Secret Daddy (Dark Daddies 8) - Page 18

Part of me is happy he hasn’t tried to sleep with me. I mean, yeah, it’s great that he’s been getting me off and fun and all that, but for some reason I feel like taking that next step would be terrifying with him.

I mean, look at him. He’s all muscle and brawn and… god, he’s a man. He’s totally unlike all the guys I normally hang around with. He’s the kind of guy I was told to stay away from when I was younger, at least back when people cared about me and not just my image.

I finish signing and wave as I head into the venue again. It’s ten minutes until showtime and I felt like being nice to my fans, if only to get the pre-show jitters out of my system.

“I still don’t get it,” Graham says to me, walking by my side as I head to the stage.

“What, the autographs?”

He just frowns, looking puzzled.

I smile at him, not sure why he’s so hung up on the autographs. I mean, it’s part of what I do. It’s my job. I know I could ignore them and everything would be fine, but it doesn’t hurt to sign a few. It makes people happy and I honestly like making people happy.

“If you think that’s the weirdest thing about me, I guess I’m pretty great,” I say to him as we stop near the stage.

“Good point,” he grunts. “You’re plenty weird besides that.”

“Oh, yeah? How?”

“You call your bodyguard Daddy.”

I gape at him and he winks at me as he walks off, leaving me alone there, ready to head out in front of thousands of my screaming fans.

That fucking asshole. He didn’t need to throw me off like that, but he did it just because he could. That fucking sadistic motherfucker.

The music comes up and I stride out with my backup dancer, hitting the stage and dropping into my routine.

But I can’t shake that moment back there. Somebody could’ve heard, and although they didn’t, it was still a stupid risk. I don’t get why he’d do that, just teasing me like that, throwing me off my game, all right before a performance.

Maybe he doesn’t know what he’s doing, but I kind of doubt that. I think he knows exactly what he’s doing. Everything about him is calculated and controlled, and sometimes he just likes to tease me.

God, does he like it. He was right when he said I needed a new Daddy. I just need a man to give me some of that hurt…

Too much sweet, he said. All the sweet and none of the hurt. Maybe that’s what I’ve been missing from my life.

Things have been good, almost too good. I’ve been floating from one record to the next, making hits, selling millions of copies, making stupid amounts of money that I don’t even see most of the time, it all gets invested. People love me on social media, I have a great team around me, I have a great family, I have some good friends.

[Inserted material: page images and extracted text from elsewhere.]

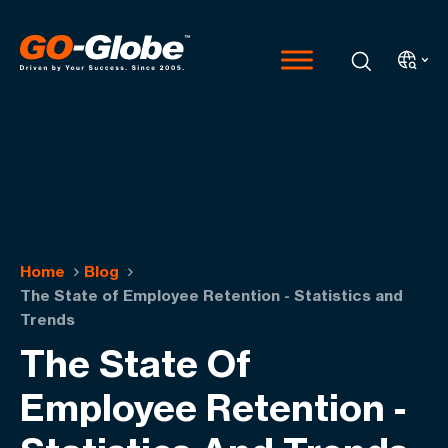
Home
Blog
The State of Employee Retention - Statistics and
Trends
The State Of
Employee Retention -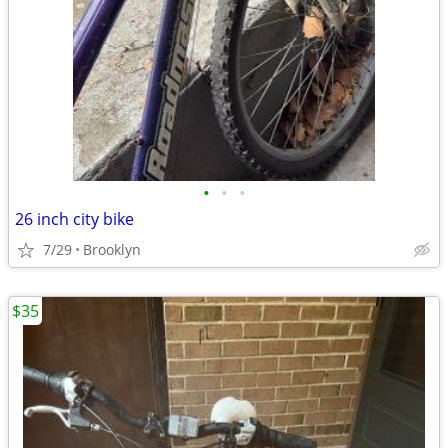
•
•
•
26 inch city bike
7/29
Brooklyn
$35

I even have a perfect fake boyfriend, and although I’m sick of him, even he’s pretty nice to me.

Graham’s right. I have all the sweet and none of the hurt. Everyone treats me so good, they’re so nice to me. It’s like I’ve forgotten how to be a normal person. I mean, nobody is always nice all the time. Most people go through life getting shit on constantly.

Not me though. I’ve been so lucky, so freaking lucky and blessed, and maybe I need some of that dirt. Maybe I need the grime, the hurt. I need a man like Graham to show me how.

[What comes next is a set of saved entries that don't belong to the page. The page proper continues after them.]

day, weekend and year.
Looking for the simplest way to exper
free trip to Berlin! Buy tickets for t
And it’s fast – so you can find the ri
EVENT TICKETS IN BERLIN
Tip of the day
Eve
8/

Oh, god, I need a man like Graham. I stare out at the crowd as I go through the routine, falling into the rhythm of the show, but I’m looking for him. I’m trying to spot him in the sea of faces. I want to see him lingering on the edge of the show, smirking that stupid cocky smile of his, thinking about what he wants to do to me next.

And I want it to hurt, oh, god, I want it to hurt, just a little bit. He gives me plenty of sweet, but it’s better when there’s just a little pain to make it all that much more real.

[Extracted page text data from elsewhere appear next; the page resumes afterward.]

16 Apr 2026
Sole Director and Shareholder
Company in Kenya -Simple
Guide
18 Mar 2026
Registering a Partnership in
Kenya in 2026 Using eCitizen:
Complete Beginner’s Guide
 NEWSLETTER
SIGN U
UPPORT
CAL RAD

I go through the show, flustered and frustrated, and I can’t get him out of my mind. It’s a decent show in the end, not one of my best, but everyone seems happy about it. I come off stage and into the back, sweating a little, out of breath. I’m congratulated all over, like I just did all the work.

“I just sing and dance,” I say to Norah. “You know what I mean?”

She gives me a look. “You’re the face. It doesn’t matter.”

I sigh. I know she’s right. But I really wish it did matter.